**EXERCISE DIRECTIONS**
Strip the pictures and reproduce the rest of the listing exactly.

**MATERIAL TO PROCESS**
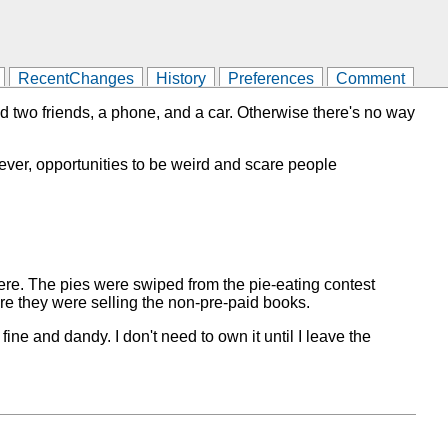
RecentChanges
History
Preferences
Comment
ed two friends, a phone, and a car. Otherwise there's no way
owever, opportunities to be weird and scare people
here. The pies were swiped from the pie-eating contest
re they were selling the non-pre-paid books.
 fine and dandy. I don't need to own it until I leave the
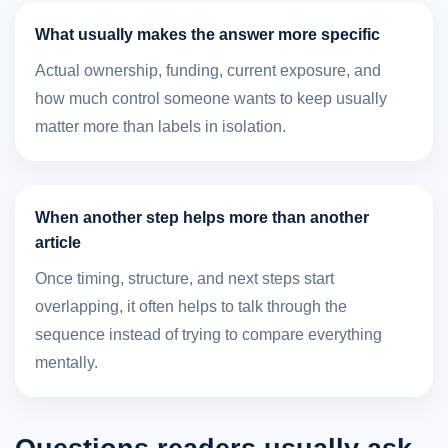
What usually makes the answer more specific
Actual ownership, funding, current exposure, and
how much control someone wants to keep usually
matter more than labels in isolation.
When another step helps more than another
article
Once timing, structure, and next steps start
overlapping, it often helps to talk through the
sequence instead of trying to compare everything
mentally.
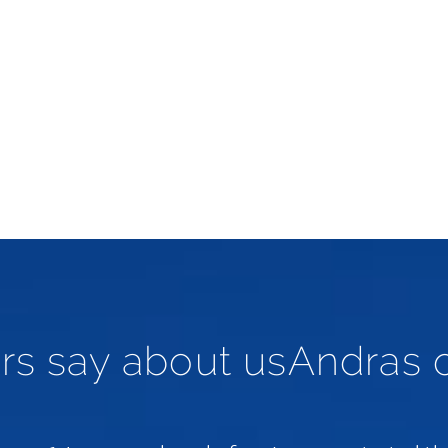
rs say about usAndras 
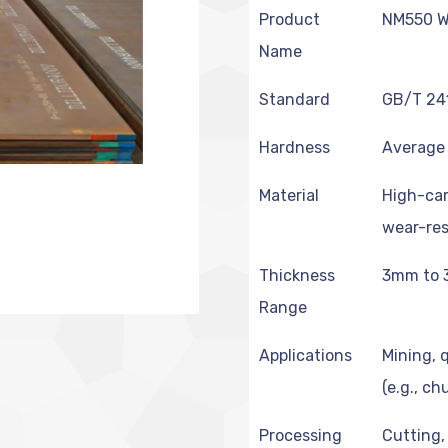
Product
NM550 We
Name
Standard
GB/T 24
Hardness
Average 
Material
High-car
wear-res
Thickness
3mm to 
Range
Applications
Mining, 
(e.g., ch
Processing
Cutting,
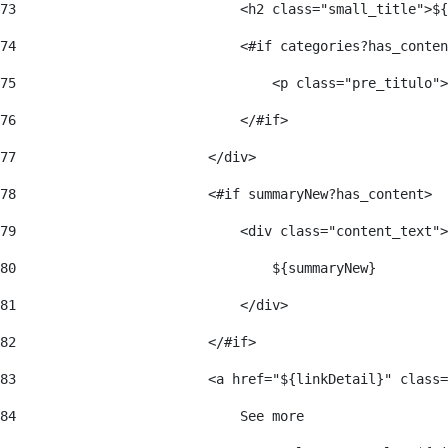
73
                            <h2 class="small_title">${
74
                            <#if categories?has_conten
75
                                <p class="pre_titulo">
76
                            </#if> 
77
                        </div> 
78
                        <#if summaryNew?has_content> 
79
                            <div class="content_text">
80
                                ${summaryNew} 
81
                            </div> 
82
                        </#if> 
83
                        <a href="${linkDetail}" class=
84
                            See more  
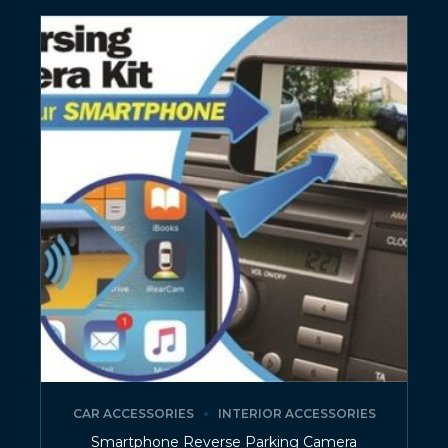
CAR ACCESSORIES
INTERIOR ACCESSORIES
Smartphone Reverse Parking Camera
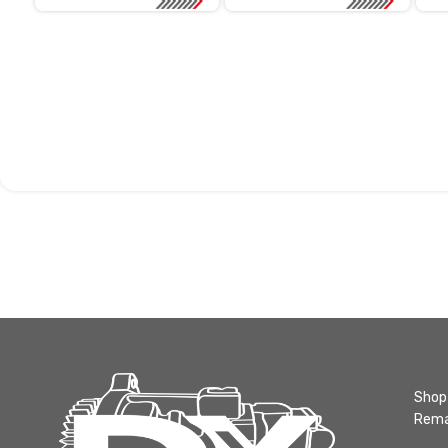
Shop 
Rema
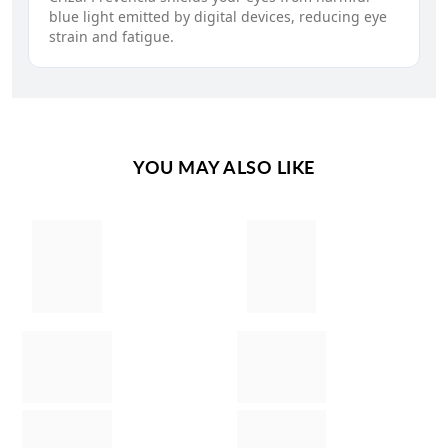
blue light emitted by digital devices, reducing eye
strain and fatigue.
YOU MAY ALSO LIKE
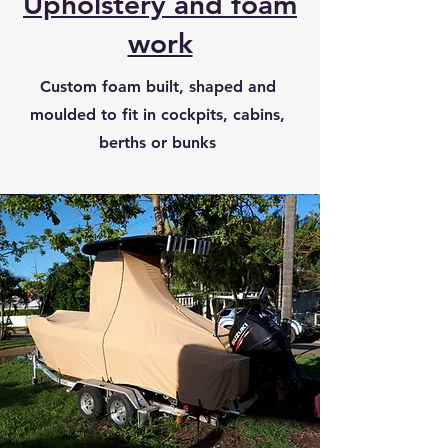
Upholstery and foam
work
Custom foam built, shaped and
moulded to fit in cockpits, cabins,
berths or bunks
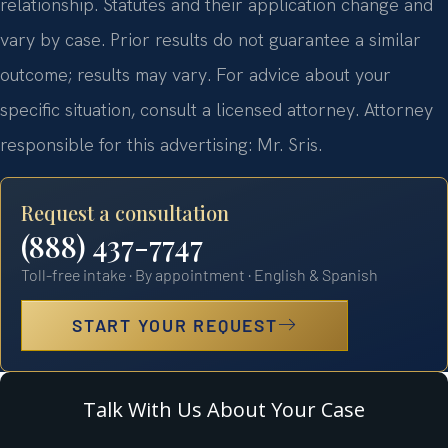
relationship. Statutes and their application change and
vary by case. Prior results do not guarantee a similar
outcome; results may vary. For advice about your
specific situation, consult a licensed attorney. Attorney
responsible for this advertising: Mr. Sris.
Request a consultation
(888) 437-7747
Toll-free intake · By appointment · English & Spanish
START YOUR REQUEST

**ANSWER FOR THIS EXERCISE**
RecentChanges
History
Preferences
Comment
ed two friends, a phone, and a car. Otherwise there's no way
owever, opportunities to be weird and scare people
here. The pies were swiped from the pie-eating contest
re they were selling the non-pre-paid books.
 fine and dandy. I don't need to own it until I leave the
What usually makes the answer more specific
Actual ownership, funding, current exposure, and
how much control someone wants to keep usually
matter more than labels in isolation.
When another step helps more than another
article
Once timing, structure, and next steps start
overlapping, it often helps to talk through the
sequence instead of trying to compare everything
mentally.
rs say about usAndras 
Product
NM550 We
Name
Standard
GB/T 24
Hardness
Average 
Material
High-car
wear-res
Thickness
3mm to 
Range
Applications
Mining, 
(e.g., ch
Processing
Cutting,
73
                            <h2 class="small_title">${
74
                            <#if categories?has_conten
75
                                <p class="pre_titulo">
76
                            </#if> 
77
                        </div> 
78
                        <#if summaryNew?has_content> 
79
                            <div class="content_text">
80
                                ${summaryNew} 
81
                            </div> 
82
                        </#if> 
83
                        <a href="${linkDetail}" class=
84
                            See more  
CAR ACCESSORIES
INTERIOR ACCESSORIES
Smartphone Reverse Parking Camera
Shop 
Rema
blue light emitted by digital devices, reducing eye
strain and fatigue.
YOU MAY ALSO LIKE
Upholstery and foam
work
Custom foam built, shaped and
moulded to fit in cockpits, cabins,
berths or bunks
relationship. Statutes and their application change and
vary by case. Prior results do not guarantee a similar
outcome; results may vary. For advice about your
specific situation, consult a licensed attorney. Attorney
responsible for this advertising: Mr. Sris.
Request a consultation
(888) 437-7747
Toll-free intake · By appointment · English & Spanish
START YOUR REQUEST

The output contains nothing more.